- **What you will do**
Using the data below, show every line where the word "pokemongo" occurs.

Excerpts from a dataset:
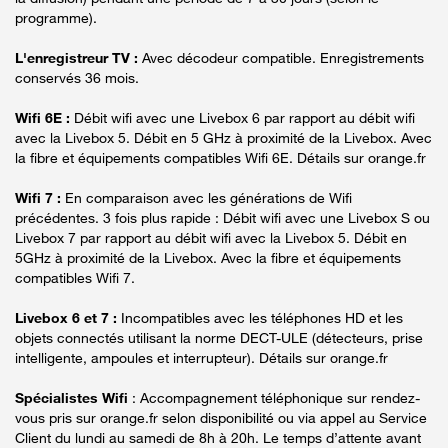
programme).
L'enregistreur TV :
Avec décodeur compatible. Enregistrements
conservés 36 mois.
Wifi 6E :
Débit wifi avec une Livebox 6 par rapport au débit wifi
avec la Livebox 5. Débit en 5 GHz à proximité de la Livebox. Avec
la fibre et équipements compatibles Wifi 6E. Détails sur orange.fr
Wifi 7 :
En comparaison avec les générations de Wifi
précédentes. 3 fois plus rapide : Débit wifi avec une Livebox S ou
Livebox 7 par rapport au débit wifi avec la Livebox 5. Débit en
5GHz à proximité de la Livebox. Avec la fibre et équipements
compatibles Wifi 7.
Livebox 6 et 7 :
Incompatibles avec les téléphones HD et les
objets connectés utilisant la norme DECT-ULE (détecteurs, prise
intelligente, ampoules et interrupteur). Détails sur orange.fr
Spécialistes Wifi
: Accompagnement téléphonique sur rendez-
vous pris sur orange.fr selon disponibilité ou via appel au Service
Client du lundi au samedi de 8h à 20h. Le temps d’attente avant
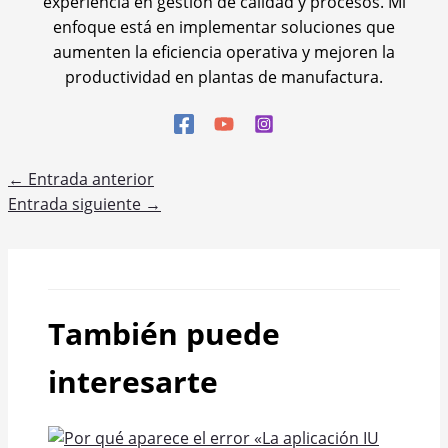
experiencia en gestión de calidad y procesos. Mi
enfoque está en implementar soluciones que
aumenten la eficiencia operativa y mejoren la
productividad en plantas de manufactura.
←
Entrada anterior
Entrada siguiente
→
También puede
interesarte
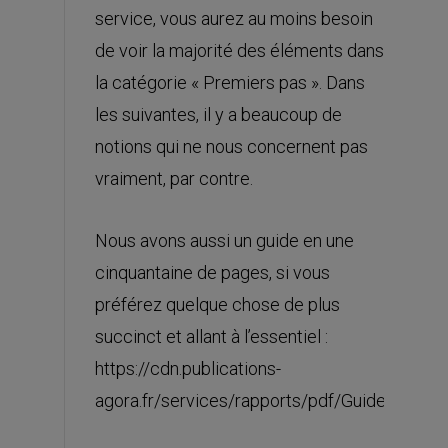
service, vous aurez au moins besoin
de voir la majorité des éléments dans
la catégorie « Premiers pas ». Dans
les suivantes, il y a beaucoup de
notions qui ne nous concernent pas
vraiment, par contre.
Nous avons aussi un guide en une
cinquantaine de pages, si vous
préférez quelque chose de plus
succinct et allant à l’essentiel :
https://cdn.publications-
agora.fr/services/rapports/pdf/Guide_Bourse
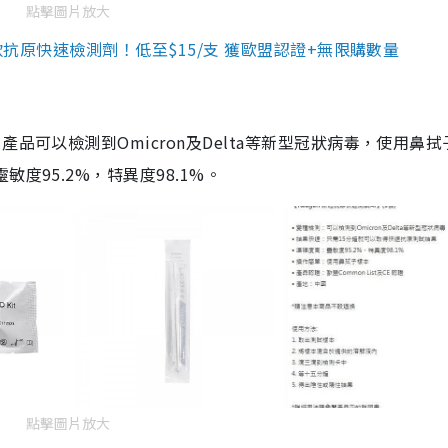
點擊圖片放大
3款抗原快速檢測劑！低至$15/支 獲歐盟認證+無限購數量
品可以檢測到Omicron及Delta等新型冠狀病毒，使用鼻拭
度95.2%，特異度98.1%。
點擊圖片放大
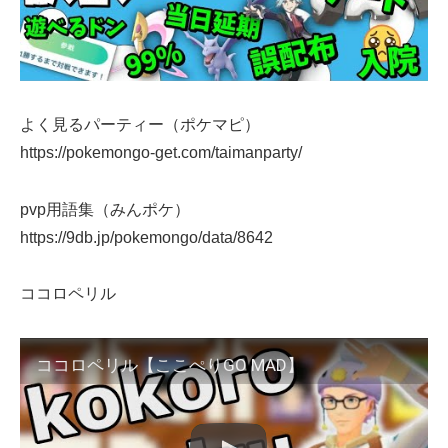
よく見るパーティー（ポケマピ）
https://pokemongo-get.com/taimanparty/
pvp用語集（みんポケ）
https://9db.jp/pokemongo/data/8642
ココロペリル
ココロペリル【ここぺりGO MAD】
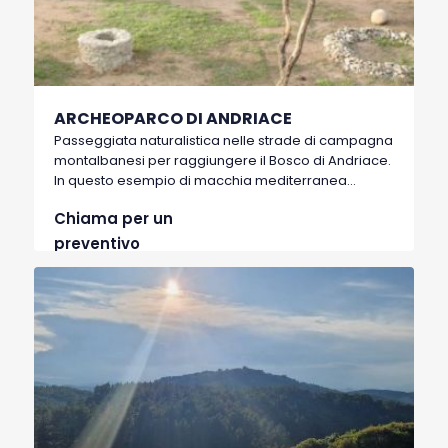
ARCHEOPARCO DI ANDRIACE
Passeggiata naturalistica nelle strade di campagna
montalbanesi per raggiungere il Bosco di Andriace.
In questo esempio di macchia mediterranea
integra di proprietà del demanio è possibile
Chiama per un
scorgere anche gli scavi di una fattoria magno-
greca del III secolo a.C. e la sua ricostruzione
preventivo
attuale.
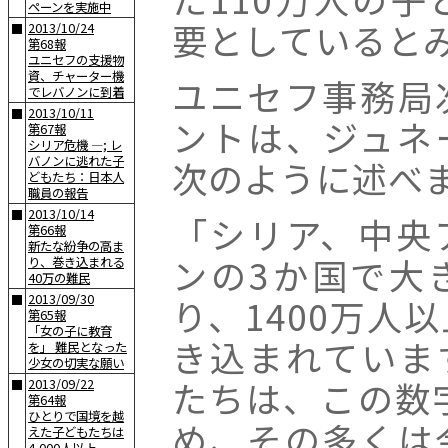
ペーンを実施中
要としていると
2013/10/24
■
第68報
ユニセフの支援物
資、チャーター機
ユニセフ事務局
でレバノンに到着
2013/10/11
■
ントは、ジュネ
第67報
シリア危機 —; レ
バノンに逃れた子
次のように述べ
どもたち：日本人
職員の報告
2013/10/14
■
「シリア、中央
第66報
新たな紛争の高ま
ンの3か国で大
り、巻き込まれる
40万の難民
2013/09/30
り、1400万人
■
第65報
「女の子に教育
き込まれていま
を」 難民となった
少女の切実な願い
たちは、この数
2013/09/22
■
第64報
ひとりで国境を越
め、その多くは
えた子どもたちは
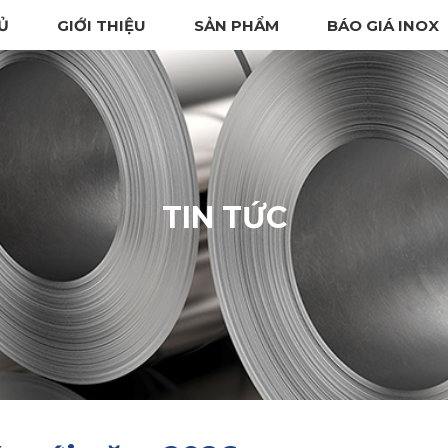
Ủ
GIỚI THIỆU
SẢN PHẨM
BÁO GIÁ INOX
TIN TỨC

- **Response for this exercise**
https://pokemongo-get.com/taimanparty/
https://9db.jp/pokemongo/data/8642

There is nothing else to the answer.